Un jour ce sera vide.

Publié le 21/03/2022 à 18:57 par kinesicors1-campagne Tags : sur roman maison amitié moi soi presse cadeau bleu fond histoire demain mer vie monde animal enfants air prix gratuit divers livre
Un jour ce sera vide.

RÉSUMÉ/
"C’est un été en Normandie. Le narrateur est encore dans cet état de l’enfance où tout se vit intensément, où l’on ne sait pas très bien qui l’on est, où une invasion de fourmis équivaut à la déclaration d’une guerre qu’il faudra mener de toutes ses forces.
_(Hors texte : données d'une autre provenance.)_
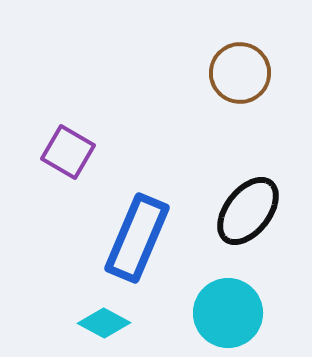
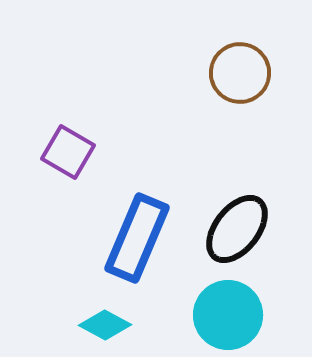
black ellipse: moved 11 px left, 18 px down
cyan circle: moved 2 px down
cyan diamond: moved 1 px right, 2 px down
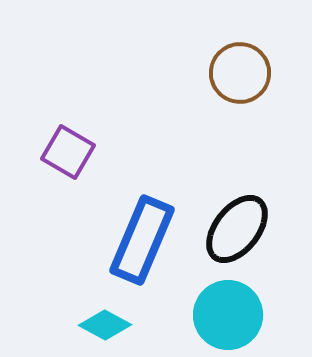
blue rectangle: moved 5 px right, 2 px down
Un jour, il rencontre un autre garçon sur la plage, Baptiste. Se noue entre eux une amitié d’autant plus forte qu’elle se fonde sur un déséquilibre : Baptiste a des parents parfaits, habite dans une maison parfaite. Sa famille est l’image d’un bonheur que le narrateur cherche partout, mais qui se refuse à lui. Flanqué d’une grand-mère à l’accent prononcé, et d’une tante « monstrueuse », notre narrateur rêve, imagine, se raconte des histoires, tente de surpasser la honte sociale et familiale qui le saisit face à son nouvel ami. Il entre dans une zone trouble où le sentiment d’appartenance est ambigu : vers où va, finalement, sa loyauté ? Écrit dans une langue ciselée et très sensible, Un jour ce sera vide est un roman fait de silences et de scènes lumineuses qu’on quitte avec la mélancolie des fins de vacances.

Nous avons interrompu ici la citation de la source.